Le Collège américain des chirurgiens ? Ils ont décidé que « la brutalité policière contre les personnes de couleur » était l’une de leurs principales priorités, affirmant que « le racisme structurel » – et non de mauvais choix de vie – était à l’origine de maladies chroniques.
L'Académie américaine de pédiatrie ? Ils ont piqué une colère contre la Cour suprême qui a vidé la discrimination positive, insistant sur le fait que la décision aggraverait les disparités raciales en médecine.
L’American Society of Anesthesiologists s’est jointe à la bataille, offrant des conseils sur la réduction de « l’empreinte carbone de l’anesthésie par inhalation ».
L’American College of Physicians ne voulait pas non plus être laissé de côté, affirmant « la nécessité de parvenir à la justice environnementale afin que chacun puisse vivre, travailler, apprendre et jouer dans un environnement sûr et sain ».
Et n'oublions pas l'American Society for Clinical Pathology, qui a déclaré le racisme comme un « problème de santé ». Parce que rien n’est plus « scientifique » que de transformer la maladie en accessoire politique.
Le Dr Stanley Goldfarb de Do No Harm, un groupe luttant contre l'empiétement de la gauche dans le secteur de la santé, a clairement expliqué ce parti pris en qualifiant ce parti pris de « trahison de la confiance du public » et d'insulte aux « membres cotisants » qui s'attendent à une « neutralité institutionnelle » sur le secteur de la santé. des sujets ouvertement politiques. Il a raison. Les associations médicales devraient se concentrer sur l’aide aux patients, et non sur la génuflexion devant les dieux du dogme progressiste.

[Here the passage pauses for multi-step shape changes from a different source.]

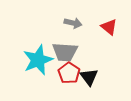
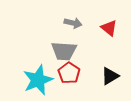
red triangle: moved 1 px down
gray trapezoid: moved 1 px left, 1 px up
cyan star: moved 20 px down
black triangle: moved 21 px right, 1 px up; rotated 36 degrees clockwise
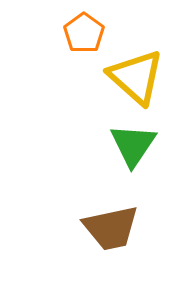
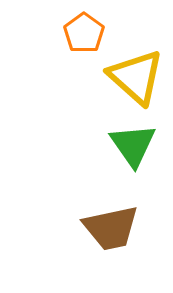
green triangle: rotated 9 degrees counterclockwise
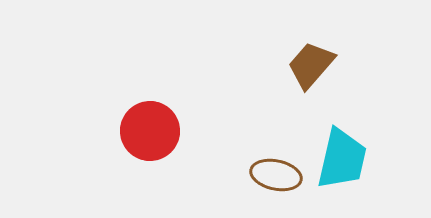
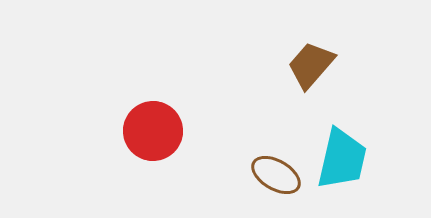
red circle: moved 3 px right
brown ellipse: rotated 18 degrees clockwise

Mais voici le problème : la gauche s’en fiche. Leur objectif n'est pas la neutralité, mais leur objectif est de gagner. Ils comprennent les enjeux de la guerre culturelle bien mieux que la plupart des chrétiens, et ils sont prêts à insérer des programmes là où la politique ne devrait pas exister.
Où cela nous mène-t-il ?
Pour commencer, il est temps d’arrêter de nous tordre les mains face aux tactiques de la gauche et d’emprunter une page de leur manuel de stratégie. Les chrétiens devraient sans vergogne créer des réseaux pour faire progresser les lois et les traditions qui s’alignent sur une vision biblique du monde. Cela ne signifie pas compromettre nos principes, mais plutôt trouver un terrain d’entente avec des alliés qui partagent nos valeurs dans des domaines clés.
Regardez Elon Musk et Vivek Ramaswamy. Les chrétiens ne le sont pas non plus, mais tous deux sont des causes phares derrière lesquelles les chrétiens devraient se rallier : la défense de la liberté d’expression contre les excès du gouvernement et le démantèlement de l’État administratif.

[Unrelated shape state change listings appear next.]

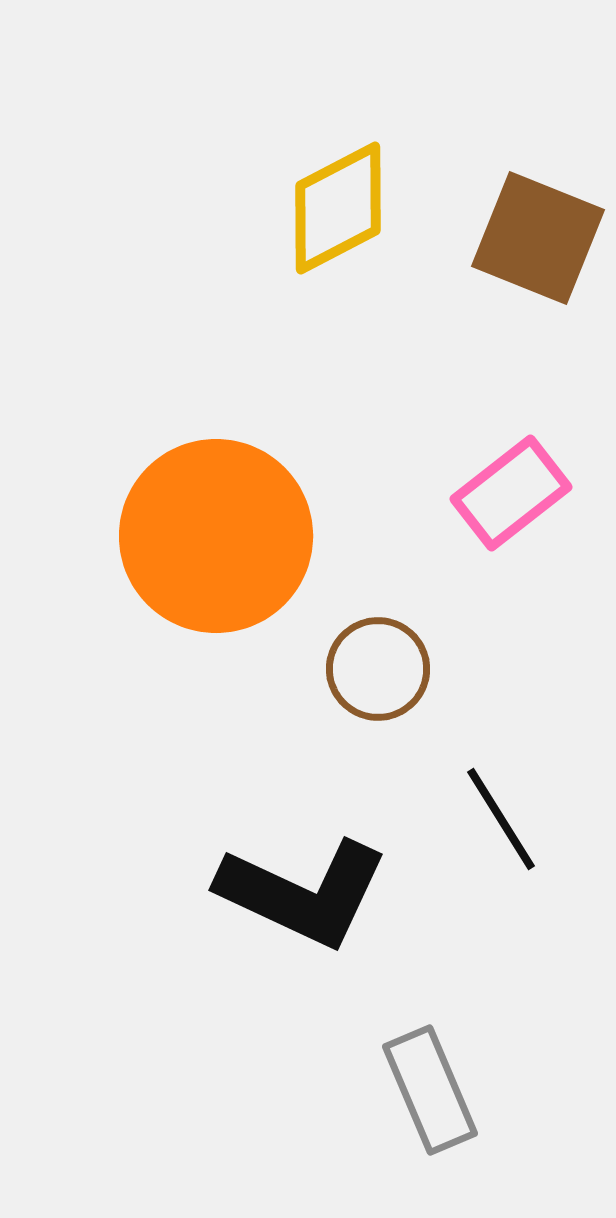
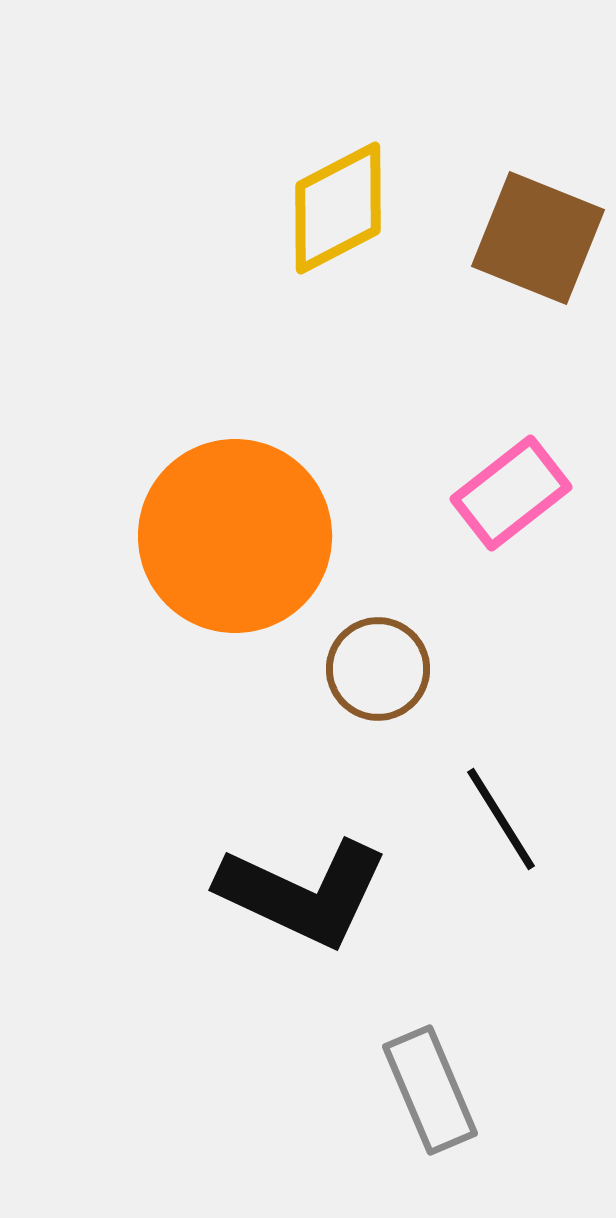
orange circle: moved 19 px right
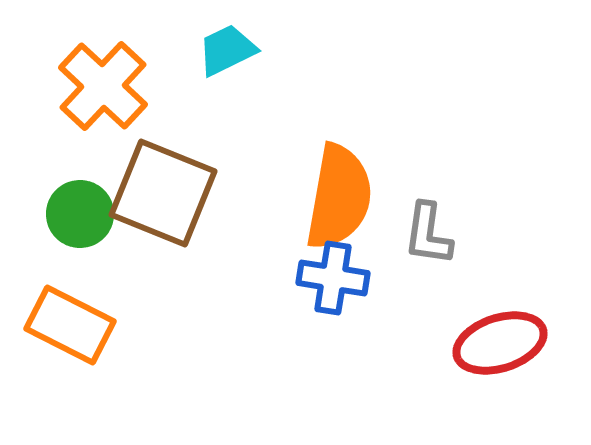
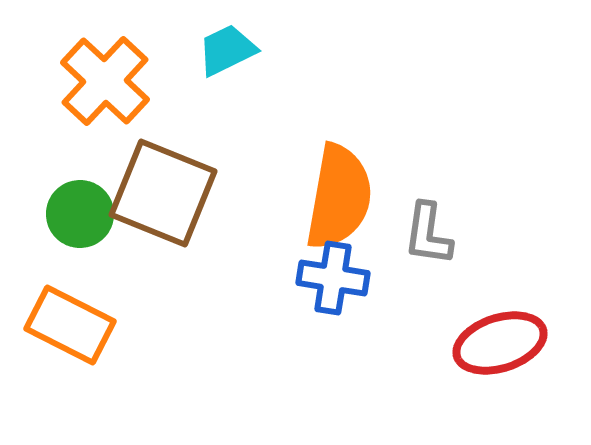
orange cross: moved 2 px right, 5 px up
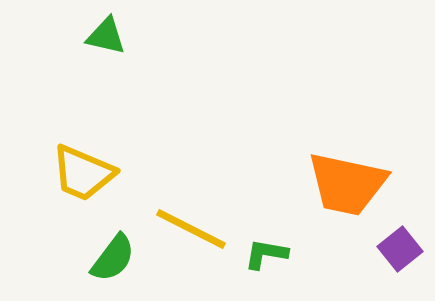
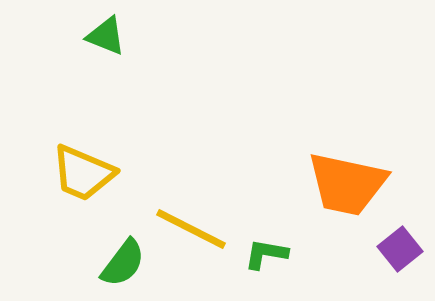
green triangle: rotated 9 degrees clockwise
green semicircle: moved 10 px right, 5 px down
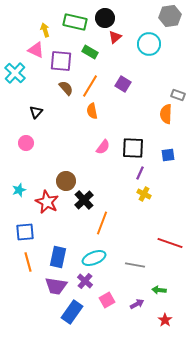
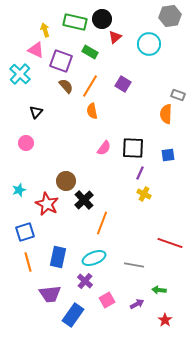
black circle at (105, 18): moved 3 px left, 1 px down
purple square at (61, 61): rotated 15 degrees clockwise
cyan cross at (15, 73): moved 5 px right, 1 px down
brown semicircle at (66, 88): moved 2 px up
pink semicircle at (103, 147): moved 1 px right, 1 px down
red star at (47, 202): moved 2 px down
blue square at (25, 232): rotated 12 degrees counterclockwise
gray line at (135, 265): moved 1 px left
purple trapezoid at (56, 286): moved 6 px left, 8 px down; rotated 15 degrees counterclockwise
blue rectangle at (72, 312): moved 1 px right, 3 px down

En cas de succès, ces efforts donneraient aux chrétiens la marge de manœuvre nécessaire pour vivre l’Évangile sans que les seigneurs bureaucratiques ou les fanatiques de la censure ne fassent obstacle. Ce sont des combats qui valent la peine d’être menés.
La politique est, et a toujours été, une question de coalitions. La gauche le comprend instinctivement. Et la Bible elle-même montre comment les coalitions peuvent servir les desseins de Dieu. Par exemple, Néhémie s'est associé au roi Artaxerxès pour reconstruire les murs de Jérusalem (Néhémie 2 :1-8), Cyrus le Grand a permis aux Juifs de revenir et de réparer le temple (Esdras 1 :1-4), et Rahab, une prostituée cananéenne, s'est jointe à eux. des forces armées avec des espions israélites pour assurer la victoire à Jéricho (Josué 2 : 1-21) – autant d'alliances improbables qui ont fait avancer le plan de Dieu.
Aujourd’hui, cependant, les chrétiens se retrouvent souvent coincés dans des luttes intestines improductives ou se replient dans un nombrilisme spirituel alors que le monde brûle autour de nous.
Cela doit changer. Nous ne pouvons pas rester les bras croisés.
Si la gauche peut s’unir pour détruire, les chrétiens peuvent s’unir pour restaurer. Il est temps d’arrêter de parler de visions du monde et de commencer à les utiliser.